It’s memorization, not real reading, child development specialists agree.

Ginger Torres was fascinated by the television commercials featuring babies, some as young as 3 months old, reading. Not just words but phrases, like “Touch your ears.”

The ads boasted that the remarkable achievement was made possible by “Your Baby Can Read,” a program which promised that with the use of flash cards, DVDs, pop-up books and some quality time between parent and child, almost any preschooler could learn to read before they even entered kindergarten.

Ginger Torres wanted that for her 3-year-old daughter, Chloe, so she bought the kit. It was a decision she would come to regret.

“The reason I wanted to buy it is to give her a head start before school,” Torres said. “[But] what you’re getting is not really what they say.”

Reading or memorization?

TODAY wanted to find out if the claims were true, so child development experts from the nation’s most prestigious institutions of learning were contacted as part of an investigation of the “Your Baby Can Read” program.

Are those babies really reading?

“No,” said Dr. Nonie Lesaux, a child development expert at the Harvard University Graduate School of Education. “They memorize what’s on those cue cards … It’s not reading.”

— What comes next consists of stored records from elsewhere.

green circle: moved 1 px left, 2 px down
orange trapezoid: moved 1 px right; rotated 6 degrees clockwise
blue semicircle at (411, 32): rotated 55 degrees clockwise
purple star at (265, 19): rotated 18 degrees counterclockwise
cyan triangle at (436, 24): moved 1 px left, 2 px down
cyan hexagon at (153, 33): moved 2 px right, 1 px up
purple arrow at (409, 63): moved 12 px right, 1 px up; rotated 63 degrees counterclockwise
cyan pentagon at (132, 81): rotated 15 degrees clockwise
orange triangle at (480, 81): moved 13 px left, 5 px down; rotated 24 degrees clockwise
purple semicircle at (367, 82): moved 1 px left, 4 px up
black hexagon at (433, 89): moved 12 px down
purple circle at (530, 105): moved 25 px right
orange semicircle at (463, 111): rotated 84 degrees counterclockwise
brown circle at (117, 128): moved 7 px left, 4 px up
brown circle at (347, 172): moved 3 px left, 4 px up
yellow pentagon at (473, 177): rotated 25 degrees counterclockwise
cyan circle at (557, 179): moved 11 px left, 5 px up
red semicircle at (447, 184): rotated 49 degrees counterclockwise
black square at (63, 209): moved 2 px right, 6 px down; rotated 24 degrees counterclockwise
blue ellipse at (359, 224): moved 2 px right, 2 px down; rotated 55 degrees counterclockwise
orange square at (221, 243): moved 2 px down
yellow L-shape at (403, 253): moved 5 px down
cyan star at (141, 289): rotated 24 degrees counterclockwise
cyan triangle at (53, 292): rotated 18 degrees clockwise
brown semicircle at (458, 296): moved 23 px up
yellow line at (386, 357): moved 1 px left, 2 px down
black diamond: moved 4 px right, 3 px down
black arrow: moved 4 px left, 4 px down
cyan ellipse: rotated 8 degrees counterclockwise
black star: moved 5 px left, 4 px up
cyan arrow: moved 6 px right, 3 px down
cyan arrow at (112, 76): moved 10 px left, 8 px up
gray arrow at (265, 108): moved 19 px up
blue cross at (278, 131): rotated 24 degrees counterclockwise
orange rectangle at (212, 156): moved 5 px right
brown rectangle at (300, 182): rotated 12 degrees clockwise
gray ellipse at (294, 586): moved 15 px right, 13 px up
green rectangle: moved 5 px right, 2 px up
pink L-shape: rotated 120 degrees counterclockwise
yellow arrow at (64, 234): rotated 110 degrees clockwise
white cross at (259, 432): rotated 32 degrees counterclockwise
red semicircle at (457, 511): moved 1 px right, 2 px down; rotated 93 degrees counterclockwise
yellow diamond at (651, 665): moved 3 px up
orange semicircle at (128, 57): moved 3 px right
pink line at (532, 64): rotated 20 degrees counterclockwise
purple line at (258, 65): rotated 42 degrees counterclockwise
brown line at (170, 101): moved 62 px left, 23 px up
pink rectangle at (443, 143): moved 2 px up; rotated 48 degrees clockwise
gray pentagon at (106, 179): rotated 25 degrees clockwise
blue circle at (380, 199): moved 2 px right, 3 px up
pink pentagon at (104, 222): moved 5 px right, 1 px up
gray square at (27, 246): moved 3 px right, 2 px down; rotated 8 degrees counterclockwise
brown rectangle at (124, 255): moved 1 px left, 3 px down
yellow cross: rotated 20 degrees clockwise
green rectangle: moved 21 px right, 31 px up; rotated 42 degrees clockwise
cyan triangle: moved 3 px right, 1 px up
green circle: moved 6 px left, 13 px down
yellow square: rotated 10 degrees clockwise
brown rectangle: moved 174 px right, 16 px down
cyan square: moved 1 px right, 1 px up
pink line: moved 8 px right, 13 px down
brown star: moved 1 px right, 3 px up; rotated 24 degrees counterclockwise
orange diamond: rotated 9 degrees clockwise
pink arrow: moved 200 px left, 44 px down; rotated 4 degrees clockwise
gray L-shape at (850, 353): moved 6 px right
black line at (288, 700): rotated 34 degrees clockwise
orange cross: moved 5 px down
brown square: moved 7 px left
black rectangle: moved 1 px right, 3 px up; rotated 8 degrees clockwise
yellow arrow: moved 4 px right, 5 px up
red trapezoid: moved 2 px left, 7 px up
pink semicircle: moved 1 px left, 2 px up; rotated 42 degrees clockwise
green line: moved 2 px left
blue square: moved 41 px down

“It’s an extraordinary manipulation of facts,” said Dr. Maryanne Wolf, director of Cognitive Neuroscience at Tufts University.

From coast to coast, TODAY found 10 experts who were all of the same basic opinion: Young children can be made to recognize or memorize words, but the brains of infants and toddlers are just not developed enough to actually learn to read at the level the way the enticing television ads claim they can.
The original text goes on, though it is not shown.